Oil sheen contained in Talbert Channel near site of last year’s major O.C. pipeline spill has grown to the size of a football field, while a second, as yet unnamed pipeline is slowly running toward the mouth of the channel, exposing an area about three times larger than the original spill.
The two pipelines, which the Department of Natural Resources says began flowing on May 26, have been slowing down since last week, when one of them ran 2 miles per hour down the channel, according to the DNR. The DNR says the pipeline will be “mature enough to be removed” by the end of the month.
A second pipeline, according to the DNR, started flowing on Tuesday near West Point, Minn., and is expected to arrive at the mouth of Talbert Channel by Sept. 27.
Officials in the DNR now say the pipelines are still leaking into Talbert Channel, and are working to determine exactly how much damage the pipelines are causing to its wetlands, the state’s largest wetlands. Officials have not yet determined how much the pipelines are contaminating the water.
The Talbert Channel was also the site of last year’s massive pipeline spill, which affected hundreds of farms and threatened the drinking supply for more than 1.3 million people. The pipeline released up to 8.7 million gallons of hazardous fluids — including radioactive materials and crude oil — into the Mississippi River in southwestern Minnesota.
Last year’s pipeline spill was the nation’s largest on record. It was caused by a leak from an oil line at a refinery in St.

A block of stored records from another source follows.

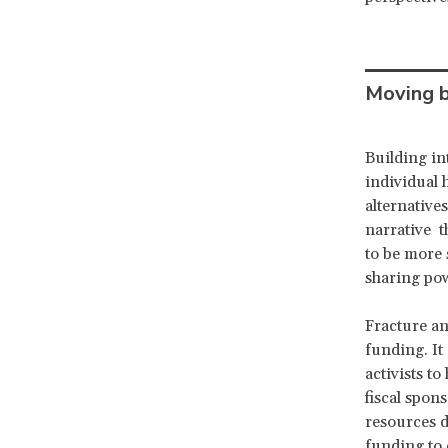
Moving b
Building in
individual 
alternative
narrative t
to be more 
sharing po
Fracture an
funding. It
activists t
fiscal spon
resources d
funding to 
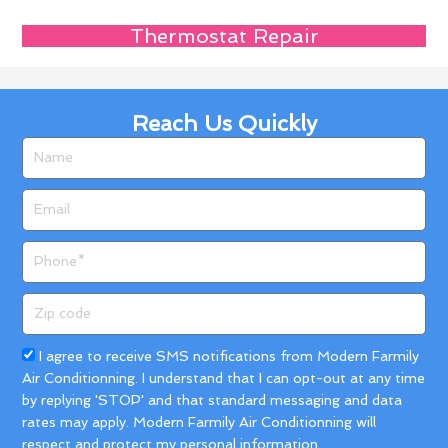
Thermostat Repair
Reach Us Quickly
Name
Email
Phone
Zip
code
Acceptance
I agree to receive SMS notifications from Modern Farmily
Air Conditionning. I understand that I can opt-out at any time
by replying 'STOP' and that standard messaging and data
rates may apply. Modern Farmily Air Conditionning will
respect and protect my personal information.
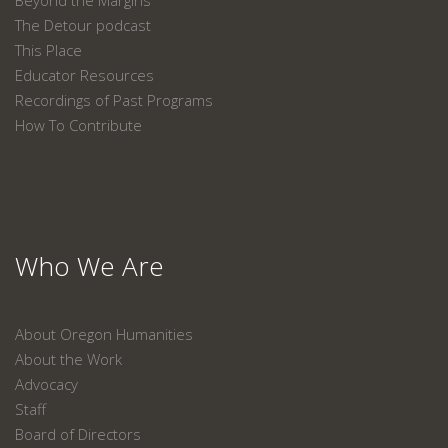
Beyond the Margins
The Detour podcast
This Place
Educator Resources
Recordings of Past Programs
How To Contribute
Who We Are
About Oregon Humanities
About the Work
Advocacy
Staff
Board of Directors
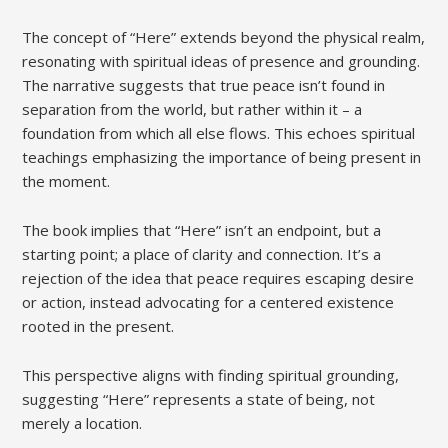
The concept of “Here” extends beyond the physical realm,
resonating with spiritual ideas of presence and grounding.
The narrative suggests that true peace isn’t found in
separation from the world, but rather within it – a
foundation from which all else flows. This echoes spiritual
teachings emphasizing the importance of being present in
the moment.
The book implies that “Here” isn’t an endpoint, but a
starting point; a place of clarity and connection. It’s a
rejection of the idea that peace requires escaping desire
or action, instead advocating for a centered existence
rooted in the present.
This perspective aligns with finding spiritual grounding,
suggesting “Here” represents a state of being, not
merely a location.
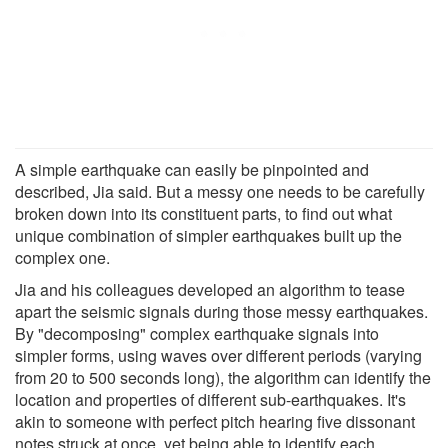
A simple earthquake can easily be pinpointed and
described, Jia said. But a messy one needs to be carefully
broken down into its constituent parts, to find out what
unique combination of simpler earthquakes built up the
complex one.
Jia and his colleagues developed an algorithm to tease
apart the seismic signals during those messy earthquakes.
By "decomposing" complex earthquake signals into
simpler forms, using waves over different periods (varying
from 20 to 500 seconds long), the algorithm can identify the
location and properties of different sub-earthquakes. It's
akin to someone with perfect pitch hearing five dissonant
notes struck at once, yet being able to identify each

Paul, and caused the release of approximately 8.7 million gallons of crude oil and other hazardous fluids into the river.
The pipeline that leaked last year was owned by a subsidiary of ConocoPhillips, which had operated the refinery.
Last week, the DNR announced that it had found a “high level” of oil in a segment of the river, as part of their ongoing effort to find out how the oil may have contaminated the river water. If the oil comes from the pipeline, it poses no known risks to people at this time, the DNR said.